Na certa o assunto já correu mundo. Deu na televisão. E quando se dá na televisão, todo mundo fica logo sabendo. Mas não é o que se poderia pensar à primeira vista. Muito embora, seja forçoso reconhecer, que a má qualidade dos programas apelativos, que invadem nossos lares, da parte de quase todas emissoras, faz uso explícito do verbo comer. Comer, mesmo. Não no sentido literal do termo; mas no sentido conotativo. Porém, isso é um outro assunto. A questão a que me disponho a falar é outra.
Diz respeito a mais nova tecnologia a serviço do consumidor. Nova tecnologia, é bom que se diga, para nós aqui deste imenso e belo país tropical; daqui do outro lado do Equador. O lado sul. O lado dos pobres e dos eternos chamados “países em desenvolvimento”. Ou do terceiro mundo, como queiram. Cujos riscos são avaliados por estrangeiros, coincidentemente banqueiros e executivos do mercado financeiro internacional que, por sinal, ultimamente, não se cansam de elogiar a gestão econômica do novo governo.

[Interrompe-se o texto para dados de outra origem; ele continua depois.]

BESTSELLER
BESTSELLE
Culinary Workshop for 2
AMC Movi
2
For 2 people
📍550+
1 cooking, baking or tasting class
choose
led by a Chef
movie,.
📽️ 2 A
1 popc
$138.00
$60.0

Para encurtar o assunto, a moça chegou em casa mais cedo. Estava uma pilha de nervos. E com muita raiva. Havia perdido o seu emprego. Justamente nessa hora em que as noticias não andam boas. Fala-se em guerra. Aumento de juros. Inibição do crédito. Reajuste de preços. Volta da inflação. Crescimento da dívida pública e outras mazelas que pensávamos pertencer ao passado.
E sua mãe tentou acalmá-la. - Não adianta o aborrecimento, disse ela para a filha. - Os problemas têm que ser encarados de frente. - Você tentou dialogar com o pessoal? - Não, mamãe. - Simplesmente porque me deu muita raiva. Você sabe, mamãe! Eu sou uma pessoa muita comunicativa. Gosto de me relacionar com pessoas. De atender o público. De fazer novas amizades. - Por isso que minha raiva é ainda maior, diz a moça. - Pois a pessoa que irá me substituir, a senhora precisa ver. É calada, antipática, e nem olha pra gente. Parece que tem um rei na barriga. - E o pior é que alguns clientes já manifestaram uma certa simpatia por ela. Pode, uma coisa dessa? Calada, fria e feia, do que jeito que ela é? - Não, mamãe, não se trata de preconceito.- É a pura verdade.

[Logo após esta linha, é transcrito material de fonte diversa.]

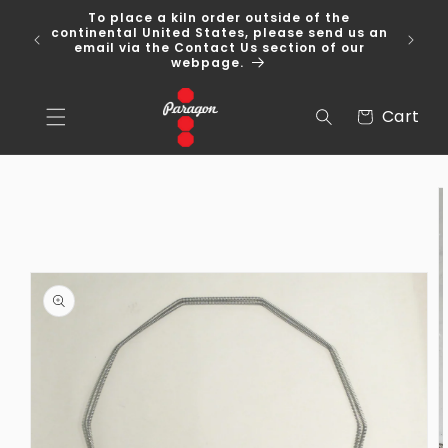
Skip to
To place a kiln order outside of the
content
 Over
continental United States, please send us an
email via the Contact Us section of our
webpage.
Cart
Cart
Skip to
product
information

E a moça continuou a desfolhar suas desilusões. - Mamãe, e a senhora ainda não sabe do pior. - Lembra quando eu ajudava as pessoas mais idosas? - Aquelas pessoas que tinham dificuldade de pagar a conta com o seu cartão de crédito? – Sim; e muitas outras. - E de arrumar as compras nas sacolas? - Também. - Pois bem. Agora, com a nova contratada, não tem mais essa. A pessoa é que, sozinha, passa as suas compras pelo identificador, registra o valor na máquina, passa o seu cartão de crédito e depois, pasmem, ainda tem que arrumar as mercadorias nos sacos.
E a nova contratada não dá uma palavra. Não ajuda ninguém. Fica só autorizando, ou não, a abertura do portão, tão logo a pessoa acabe de registrar o pagamento de sua conta. Não é um absurdo? Os clientes, a grande maioria, bem que reclamaram. Mas a minoria, não. Acharam moderno. Legal!
Coitados! Além de perder uma boa amiga, um bom papo, como dizem, ainda ficaram sendo empregados do supermercado. Pois eles agora é que fazem tudo. Por conta do sistema de auto-atendimento que foi introduzido, em caráter experimental, em alguns supermercados. Não consigo entender o porquê de eles chamarem isso de “avanço tecnológico”.
É o mesmo caso dos caixas eletrônicos dos bancos. Das catracas eletrônicas que querem colocar nos ônibus. E depois reclamam que o desemprego está crescendo. Eles só esqueceram de uma coisa: estão diminuindo a quantidade de consumidores dos mercados, como um todo. E as máquinas, que também não recebem salários, não terão condições de comprar seus produtos. E cada vez a coisa vai piorando.
No futuro, acredito, deveremos voltar às origens. A população não agüentará muito tempo sem ter com quem reclamar, passar adiante uma fofoca, ou ter uma palavra amiga que lhe conforte num dia triste de chuva.